Il Presidente di ASALT Vasinton:

“Tra hotel, B&B, campeggi e case vacanza, il numero è così elevato che abbiamo perso il conto a Tropea. Con almeno 5.000 posti letto registrati, la domanda turistica supera l’offerta esistente. Massimo Vasinton rappresenta una parte significativa degli albergatori nel pittoresco borgo calabrese, riuniti nell’associazione Asalt di cui è il presidente. Con 700 camere e alcune delle strutture più prestigiose, dalle cinque stelle alle attività esclusive, è ben consapevole della situazione: le 24 imprese associate rappresentano un valore minimo di 20 milioni di euro sul mercato turistico di Tropea.

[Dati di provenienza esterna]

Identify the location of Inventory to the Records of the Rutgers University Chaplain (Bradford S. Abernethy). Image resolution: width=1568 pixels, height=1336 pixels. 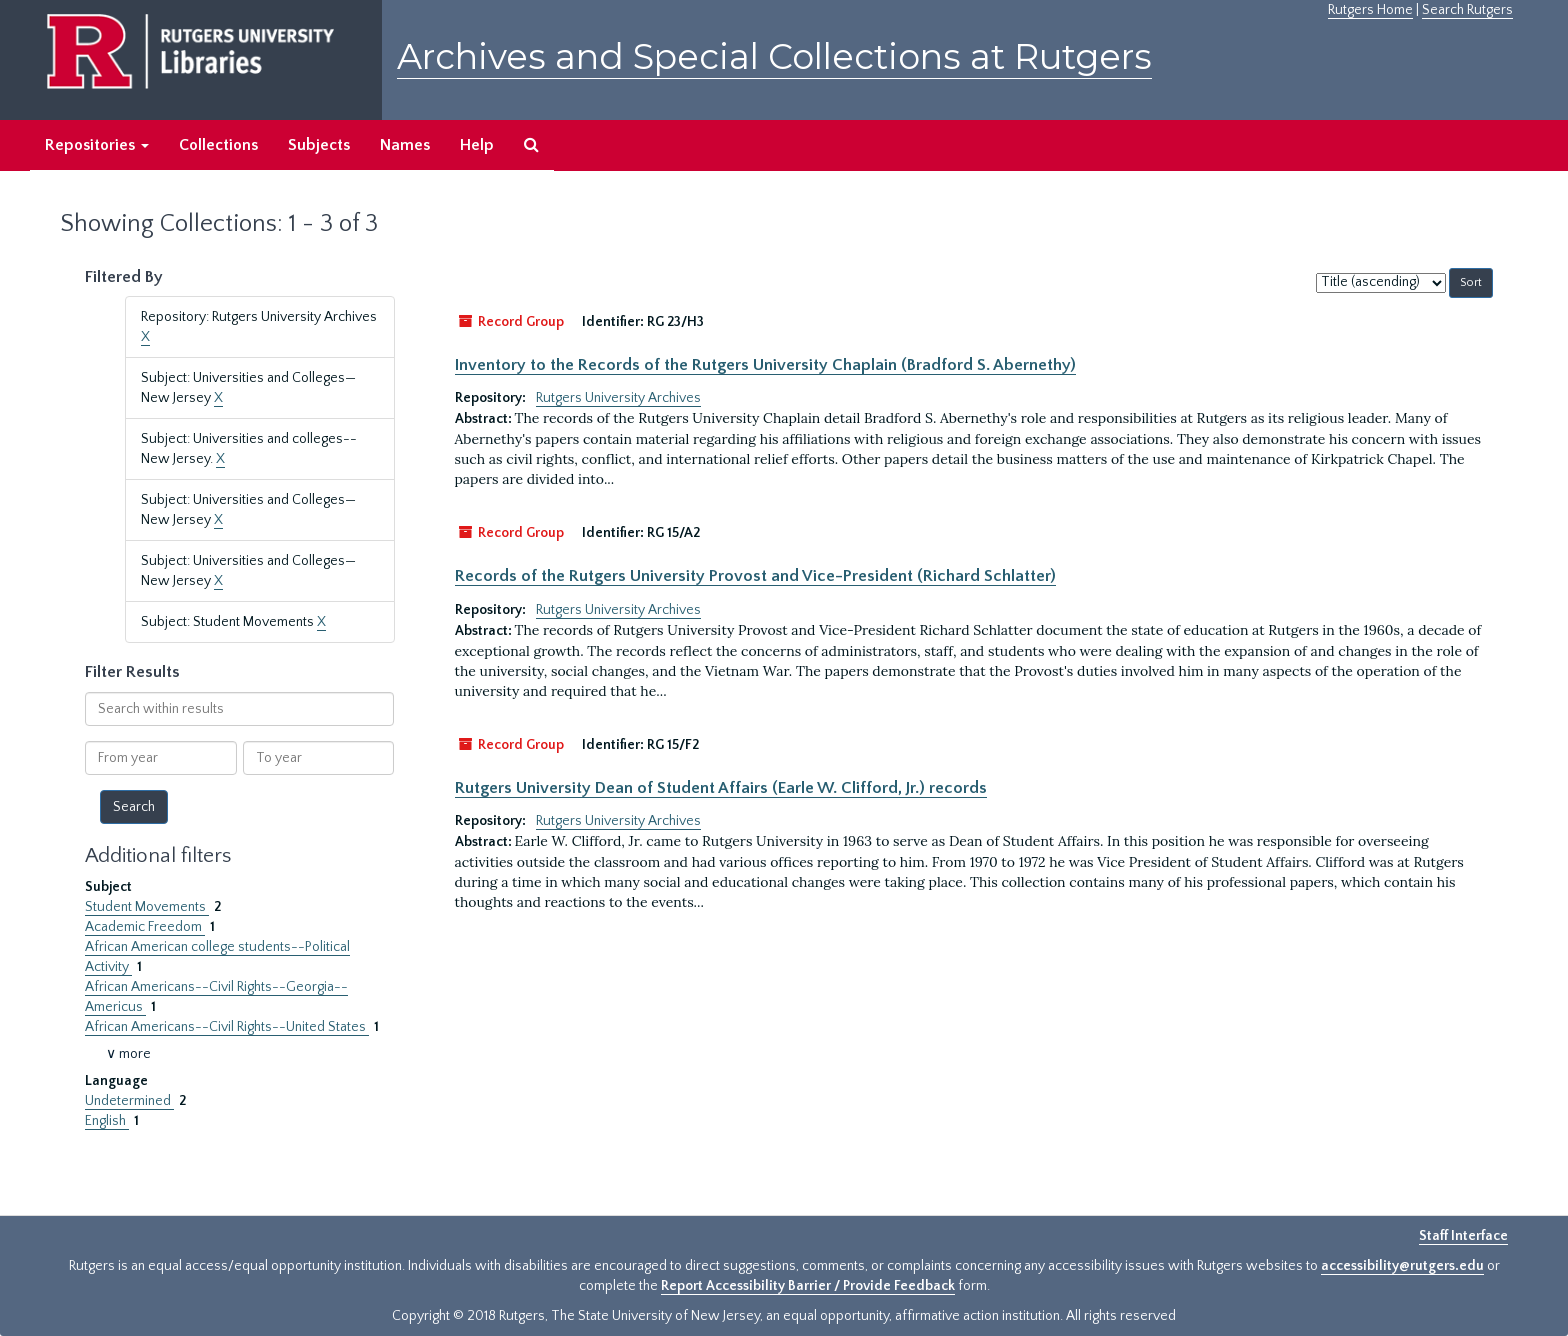 (765, 365).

La crescita turistica, soprattutto nel segmento medio-alto, è un fenomeno relativamente recente nella “Perla del Tirreno”. Vasinton, anche imprenditore del settore, ha osservato da vicino questa trasformazione dell’industria turistica locale. “In passato, operavamo solo durante l’estate”, spiega, “ora siamo in grado di pianificare le nostre attività per tutto l’anno. Il successo del periodo natalizio a Tropea dimostra la nostra maturità turistica e la capacità di attrarre viaggiatori in altre località meno conosciute della regione”.

Il punto di forza risiede nel passaggio a un’offerta turistica di elevata qualità, raggiunto in tempi relativamente brevi. “La nostra ospitalità di base è un valore aggiunto, ma non sufficiente. Per questo, dietro le quinte, abbiamo lavorato duramente sulla formazione, l’aggiornamento e la selezione del personale”. La principale sfida rimane la ricerca di personale qualificato: “Abbiamo bisogno di tutte le figure, dal cameriere al direttore dell’hotel”. Inoltre, è essenziale migliorare l’accessibilità: “Nonostante siamo diventati una destinazione internazionale, la scarsità dei voli spesso scoraggia la clientela”.

Tropea ha abbandonato il turismo di massa per diventare una destinazione di lusso accessibile, con un’enfasi sull’unicità del luogo, del clima, dei servizi, dell’eccellenza culinaria e vinicola, valorizzando l’identità locale, seguendo l’esempio di Capri, Alberobello e Taormina.

I nuovi scenari turistici saranno al centro della prossima edizione di Hospitality Restart Tropea, un evento organizzato da Asalt previsto per marzo, dedicato ai professionisti dell’ospitalità e che coinvolgerà i principali operatori del settore. Si discuterà anche di benessere e sostenibilità.

Si pone l’importante questione di come regolare i flussi turistici, con eventi e feste che richiedono già regolamentazioni sull’accesso al centro storico. È un tema su cui dovremo riflettere prima dell’estate e trovare una soluzione rapidamente.”